*** Data for analysis ***
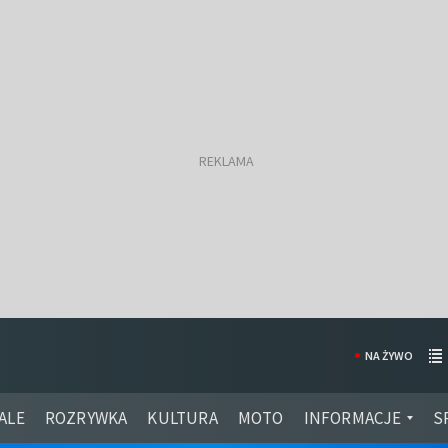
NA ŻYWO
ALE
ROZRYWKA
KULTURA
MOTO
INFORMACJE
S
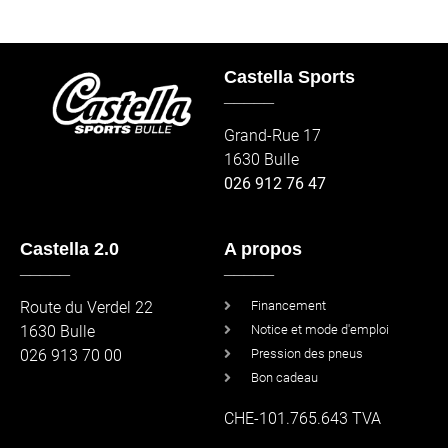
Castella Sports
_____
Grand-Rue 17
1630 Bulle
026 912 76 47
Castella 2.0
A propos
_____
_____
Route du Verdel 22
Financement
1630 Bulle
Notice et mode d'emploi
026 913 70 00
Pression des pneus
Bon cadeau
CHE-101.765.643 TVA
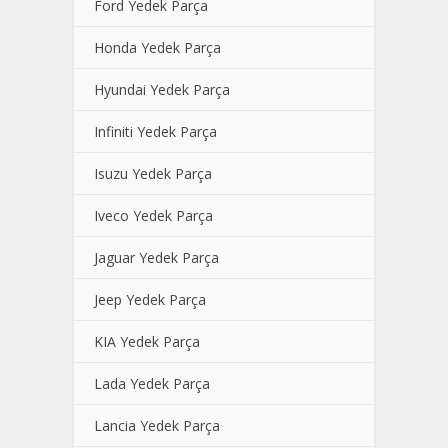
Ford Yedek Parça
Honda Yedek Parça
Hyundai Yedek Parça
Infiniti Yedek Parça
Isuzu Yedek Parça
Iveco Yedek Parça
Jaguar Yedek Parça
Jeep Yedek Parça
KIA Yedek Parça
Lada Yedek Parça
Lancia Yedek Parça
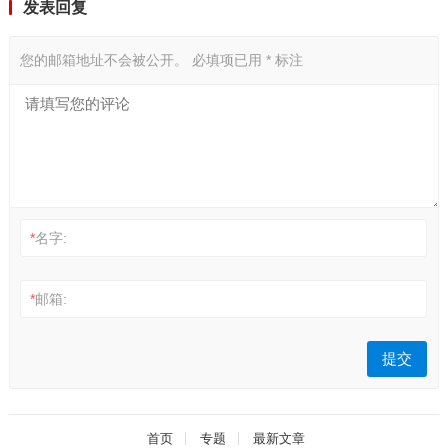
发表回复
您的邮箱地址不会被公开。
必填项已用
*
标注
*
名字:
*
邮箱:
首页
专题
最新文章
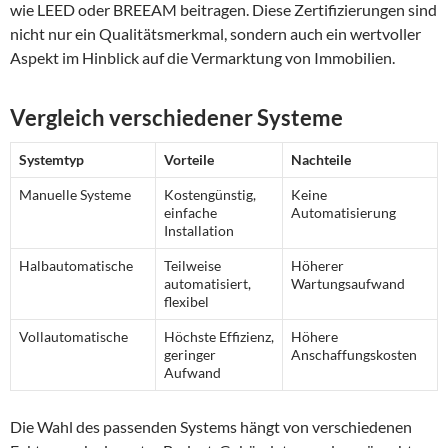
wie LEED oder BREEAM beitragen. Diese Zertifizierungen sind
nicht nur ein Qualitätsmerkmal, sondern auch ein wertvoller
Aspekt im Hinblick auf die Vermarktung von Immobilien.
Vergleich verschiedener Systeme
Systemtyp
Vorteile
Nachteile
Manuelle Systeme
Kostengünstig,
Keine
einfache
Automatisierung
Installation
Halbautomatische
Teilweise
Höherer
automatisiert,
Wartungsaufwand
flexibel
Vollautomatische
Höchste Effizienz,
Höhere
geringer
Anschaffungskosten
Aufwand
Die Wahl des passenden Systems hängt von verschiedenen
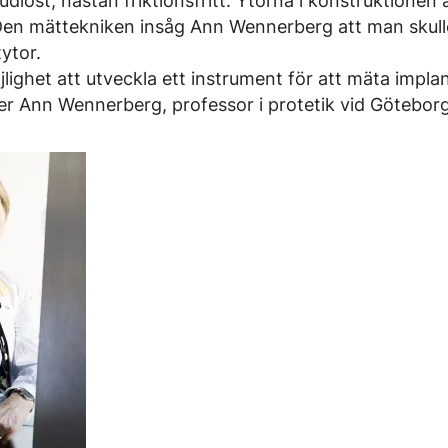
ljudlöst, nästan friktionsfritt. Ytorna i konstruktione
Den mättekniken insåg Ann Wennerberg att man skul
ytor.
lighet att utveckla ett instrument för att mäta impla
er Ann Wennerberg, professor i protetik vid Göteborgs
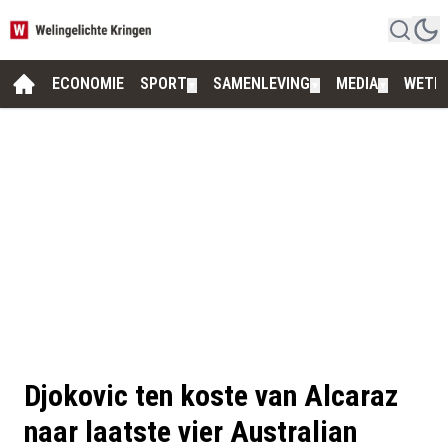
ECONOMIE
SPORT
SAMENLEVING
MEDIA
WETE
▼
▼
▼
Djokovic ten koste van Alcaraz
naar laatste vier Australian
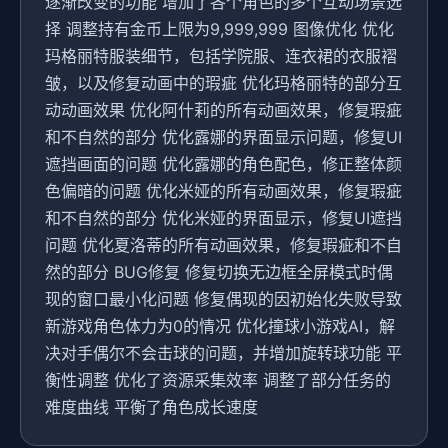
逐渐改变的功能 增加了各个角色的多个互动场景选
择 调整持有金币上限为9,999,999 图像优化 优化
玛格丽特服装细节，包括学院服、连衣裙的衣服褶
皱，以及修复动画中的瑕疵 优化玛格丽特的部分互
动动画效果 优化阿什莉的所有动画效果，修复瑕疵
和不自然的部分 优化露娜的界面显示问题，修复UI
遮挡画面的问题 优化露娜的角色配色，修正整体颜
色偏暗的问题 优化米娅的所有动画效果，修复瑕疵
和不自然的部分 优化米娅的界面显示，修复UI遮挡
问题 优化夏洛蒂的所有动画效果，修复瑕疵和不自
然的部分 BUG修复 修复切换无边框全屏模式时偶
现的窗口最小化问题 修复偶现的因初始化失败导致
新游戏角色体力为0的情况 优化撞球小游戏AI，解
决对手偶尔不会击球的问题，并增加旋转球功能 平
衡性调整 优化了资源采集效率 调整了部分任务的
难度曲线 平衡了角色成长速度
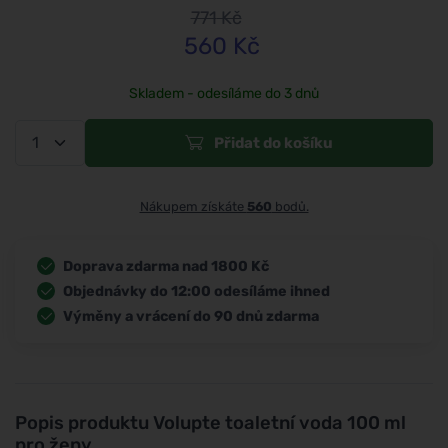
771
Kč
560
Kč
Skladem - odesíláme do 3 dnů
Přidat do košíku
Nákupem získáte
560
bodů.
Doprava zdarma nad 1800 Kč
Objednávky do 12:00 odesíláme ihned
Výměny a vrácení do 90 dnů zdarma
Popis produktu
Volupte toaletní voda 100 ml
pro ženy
*** End of Data for analysis ***
## What to produce
Reproduce all the entries above exactly. Include no images.

## Solved problem
NA ŻYWO
ALE
ROZRYWKA
KULTURA
MOTO
INFORMACJE
S
Castella Sports
_____
Grand-Rue 17
1630 Bulle
026 912 76 47
Castella 2.0
A propos
_____
_____
Route du Verdel 22
Financement
1630 Bulle
Notice et mode d'emploi
026 913 70 00
Pression des pneus
Bon cadeau
CHE-101.765.643 TVA
Ford Yedek Parça
Honda Yedek Parça
Hyundai Yedek Parça
Infiniti Yedek Parça
Isuzu Yedek Parça
Iveco Yedek Parça
Jaguar Yedek Parça
Jeep Yedek Parça
KIA Yedek Parça
Lada Yedek Parça
Lancia Yedek Parça
发表回复
您的邮箱地址不会被公开。
必填项已用
*
标注
*
名字:
*
邮箱:
首页
专题
最新文章
wie LEED oder BREEAM beitragen. Diese Zertifizierungen sind
nicht nur ein Qualitätsmerkmal, sondern auch ein wertvoller
Aspekt im Hinblick auf die Vermarktung von Immobilien.
Vergleich verschiedener Systeme
Systemtyp
Vorteile
Nachteile
Manuelle Systeme
Kostengünstig,
Keine
einfache
Automatisierung
Installation
Halbautomatische
Teilweise
Höherer
automatisiert,
Wartungsaufwand
flexibel
Vollautomatische
Höchste Effizienz,
Höhere
geringer
Anschaffungskosten
Aufwand
Die Wahl des passenden Systems hängt von verschiedenen
ljudlöst, nästan friktionsfritt. Ytorna i konstruktione
Den mättekniken insåg Ann Wennerberg att man skul
ytor.
lighet att utveckla ett instrument för att mäta impla
er Ann Wennerberg, professor i protetik vid Göteborgs
ECONOMIE
SPORT
SAMENLEVING
MEDIA
WETE
▼
▼
▼
Djokovic ten koste van Alcaraz
naar laatste vier Australian
逐渐改变的功能 增加了各个角色的多个互动场景选
择 调整持有金币上限为9,999,999 图像优化 优化
玛格丽特服装细节，包括学院服、连衣裙的衣服褶
皱，以及修复动画中的瑕疵 优化玛格丽特的部分互
动动画效果 优化阿什莉的所有动画效果，修复瑕疵
和不自然的部分 优化露娜的界面显示问题，修复UI
遮挡画面的问题 优化露娜的角色配色，修正整体颜
色偏暗的问题 优化米娅的所有动画效果，修复瑕疵
和不自然的部分 优化米娅的界面显示，修复UI遮挡
问题 优化夏洛蒂的所有动画效果，修复瑕疵和不自
然的部分 BUG修复 修复切换无边框全屏模式时偶
现的窗口最小化问题 修复偶现的因初始化失败导致
新游戏角色体力为0的情况 优化撞球小游戏AI，解
决对手偶尔不会击球的问题，并增加旋转球功能 平
衡性调整 优化了资源采集效率 调整了部分任务的
难度曲线 平衡了角色成长速度
771
Kč
560
Kč
Skladem - odesíláme do 3 dnů
Přidat do košíku
Nákupem získáte
560
bodů.
Doprava zdarma nad 1800 Kč
Objednávky do 12:00 odesíláme ihned
Výměny a vrácení do 90 dnů zdarma
Popis produktu
Volupte toaletní voda 100 ml
pro ženy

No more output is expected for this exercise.